**Assigned task**
Once you find the line with "Mask anything matching", transcribe it and all the lines that follow to the end of the data, exactly as written; skip any pictures.

[Entries supplied]

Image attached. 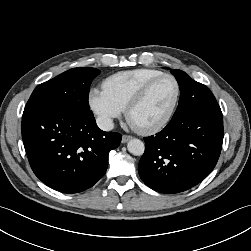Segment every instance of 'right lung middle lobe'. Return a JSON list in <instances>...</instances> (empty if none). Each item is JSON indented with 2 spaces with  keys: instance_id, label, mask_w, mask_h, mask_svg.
<instances>
[{
  "instance_id": "1",
  "label": "right lung middle lobe",
  "mask_w": 251,
  "mask_h": 251,
  "mask_svg": "<svg viewBox=\"0 0 251 251\" xmlns=\"http://www.w3.org/2000/svg\"><path fill=\"white\" fill-rule=\"evenodd\" d=\"M100 70L92 67L73 68L35 88L30 101L55 105L59 108L86 113L90 111V84Z\"/></svg>"
}]
</instances>
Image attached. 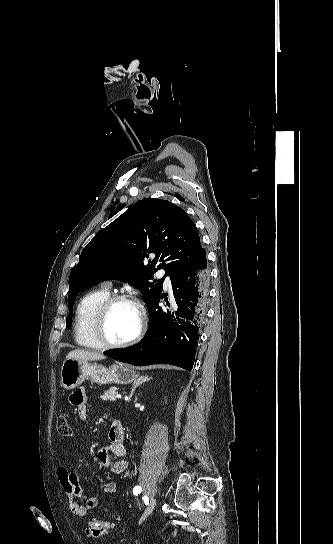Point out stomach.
Here are the masks:
<instances>
[{
	"label": "stomach",
	"mask_w": 333,
	"mask_h": 544,
	"mask_svg": "<svg viewBox=\"0 0 333 544\" xmlns=\"http://www.w3.org/2000/svg\"><path fill=\"white\" fill-rule=\"evenodd\" d=\"M60 376L62 386L71 390L81 385L85 379L98 384H128L135 380L138 374L123 364H113L106 368L97 363L67 359L62 364Z\"/></svg>",
	"instance_id": "0dacf381"
}]
</instances>
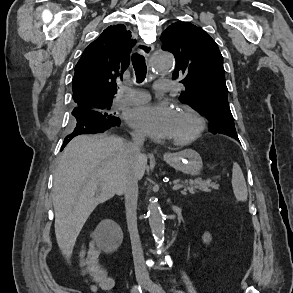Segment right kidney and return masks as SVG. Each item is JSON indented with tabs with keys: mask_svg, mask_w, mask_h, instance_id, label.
<instances>
[{
	"mask_svg": "<svg viewBox=\"0 0 293 293\" xmlns=\"http://www.w3.org/2000/svg\"><path fill=\"white\" fill-rule=\"evenodd\" d=\"M123 240V233L120 227L114 222H109L107 226V235L101 241V248L106 252H113L119 248Z\"/></svg>",
	"mask_w": 293,
	"mask_h": 293,
	"instance_id": "1",
	"label": "right kidney"
}]
</instances>
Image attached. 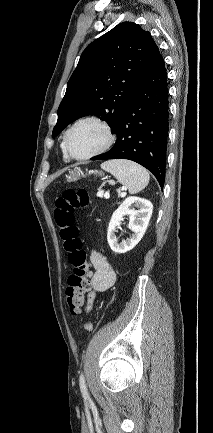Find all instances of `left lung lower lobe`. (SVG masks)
<instances>
[{
  "instance_id": "obj_1",
  "label": "left lung lower lobe",
  "mask_w": 213,
  "mask_h": 433,
  "mask_svg": "<svg viewBox=\"0 0 213 433\" xmlns=\"http://www.w3.org/2000/svg\"><path fill=\"white\" fill-rule=\"evenodd\" d=\"M168 88L159 53L125 106L114 132L115 145L91 160L128 159L150 170L161 188L165 181L168 134Z\"/></svg>"
}]
</instances>
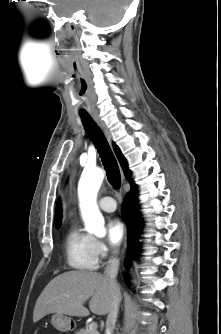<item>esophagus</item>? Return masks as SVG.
<instances>
[{"instance_id": "obj_1", "label": "esophagus", "mask_w": 221, "mask_h": 334, "mask_svg": "<svg viewBox=\"0 0 221 334\" xmlns=\"http://www.w3.org/2000/svg\"><path fill=\"white\" fill-rule=\"evenodd\" d=\"M93 118L97 122V124L99 125V127L102 129V131L104 132V134L107 137V139L109 141H111L110 132H109L108 128L106 127V125L104 124V122L96 114L93 115ZM126 241H127V229L125 228V245H124V250L126 248Z\"/></svg>"}]
</instances>
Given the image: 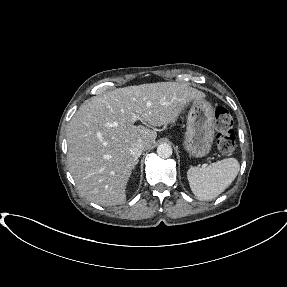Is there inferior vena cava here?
<instances>
[{"label": "inferior vena cava", "instance_id": "inferior-vena-cava-1", "mask_svg": "<svg viewBox=\"0 0 287 287\" xmlns=\"http://www.w3.org/2000/svg\"><path fill=\"white\" fill-rule=\"evenodd\" d=\"M144 145L140 142L134 143L131 147H130V154L134 159H137L138 157H140V155L142 154V152L144 151Z\"/></svg>", "mask_w": 287, "mask_h": 287}]
</instances>
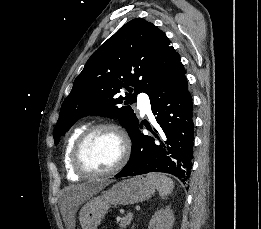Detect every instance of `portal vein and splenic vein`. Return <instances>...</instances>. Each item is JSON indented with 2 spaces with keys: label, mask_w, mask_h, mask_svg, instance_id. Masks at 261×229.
Instances as JSON below:
<instances>
[{
  "label": "portal vein and splenic vein",
  "mask_w": 261,
  "mask_h": 229,
  "mask_svg": "<svg viewBox=\"0 0 261 229\" xmlns=\"http://www.w3.org/2000/svg\"><path fill=\"white\" fill-rule=\"evenodd\" d=\"M128 217H133L132 213H129Z\"/></svg>",
  "instance_id": "1"
}]
</instances>
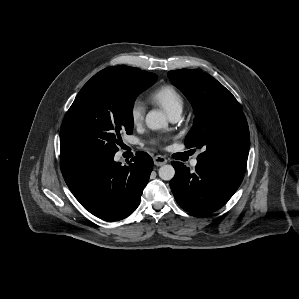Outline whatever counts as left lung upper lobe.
I'll return each mask as SVG.
<instances>
[{"instance_id": "obj_1", "label": "left lung upper lobe", "mask_w": 299, "mask_h": 299, "mask_svg": "<svg viewBox=\"0 0 299 299\" xmlns=\"http://www.w3.org/2000/svg\"><path fill=\"white\" fill-rule=\"evenodd\" d=\"M168 77L189 99L196 115L184 143L187 148L203 150L197 162L244 174L250 135L236 98L212 76L199 70L169 71Z\"/></svg>"}]
</instances>
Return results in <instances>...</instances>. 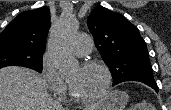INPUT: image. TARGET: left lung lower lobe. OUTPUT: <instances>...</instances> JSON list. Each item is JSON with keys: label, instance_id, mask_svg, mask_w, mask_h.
I'll return each instance as SVG.
<instances>
[{"label": "left lung lower lobe", "instance_id": "0a47b994", "mask_svg": "<svg viewBox=\"0 0 171 110\" xmlns=\"http://www.w3.org/2000/svg\"><path fill=\"white\" fill-rule=\"evenodd\" d=\"M139 82H142V83H144V84L150 86V87L153 88L156 92H158V90H159V89H158V86H157V84H156L155 81H139Z\"/></svg>", "mask_w": 171, "mask_h": 110}]
</instances>
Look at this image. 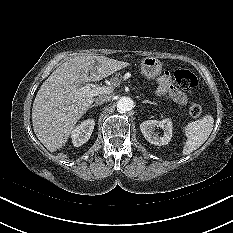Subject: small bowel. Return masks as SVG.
Returning a JSON list of instances; mask_svg holds the SVG:
<instances>
[{
    "label": "small bowel",
    "mask_w": 233,
    "mask_h": 233,
    "mask_svg": "<svg viewBox=\"0 0 233 233\" xmlns=\"http://www.w3.org/2000/svg\"><path fill=\"white\" fill-rule=\"evenodd\" d=\"M158 93L160 95H168L179 105L187 103V96L172 84L170 76L167 74L163 75L158 80Z\"/></svg>",
    "instance_id": "obj_1"
}]
</instances>
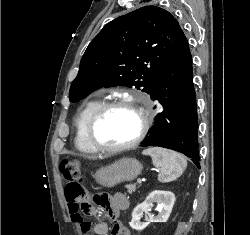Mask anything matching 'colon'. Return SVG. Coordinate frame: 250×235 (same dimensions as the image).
<instances>
[{
  "instance_id": "1",
  "label": "colon",
  "mask_w": 250,
  "mask_h": 235,
  "mask_svg": "<svg viewBox=\"0 0 250 235\" xmlns=\"http://www.w3.org/2000/svg\"><path fill=\"white\" fill-rule=\"evenodd\" d=\"M60 171L66 181V197L71 202L78 203L81 210H88L91 205L85 203L87 195L82 182L81 162L77 159H63L60 162ZM93 201L98 204L103 201V196L96 194Z\"/></svg>"
}]
</instances>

[/Entries supplied]

**Worked solution**
Mask anything matching 'colon'. Return SVG. Coordinate frame: 250×235 (same dimensions as the image).
<instances>
[{
  "instance_id": "1",
  "label": "colon",
  "mask_w": 250,
  "mask_h": 235,
  "mask_svg": "<svg viewBox=\"0 0 250 235\" xmlns=\"http://www.w3.org/2000/svg\"><path fill=\"white\" fill-rule=\"evenodd\" d=\"M60 171L66 181V197L71 202L78 203L81 210H88L91 205L85 203L87 195L82 182L81 162L77 159H63L60 162ZM93 201L98 204L103 201V196L96 194Z\"/></svg>"
}]
</instances>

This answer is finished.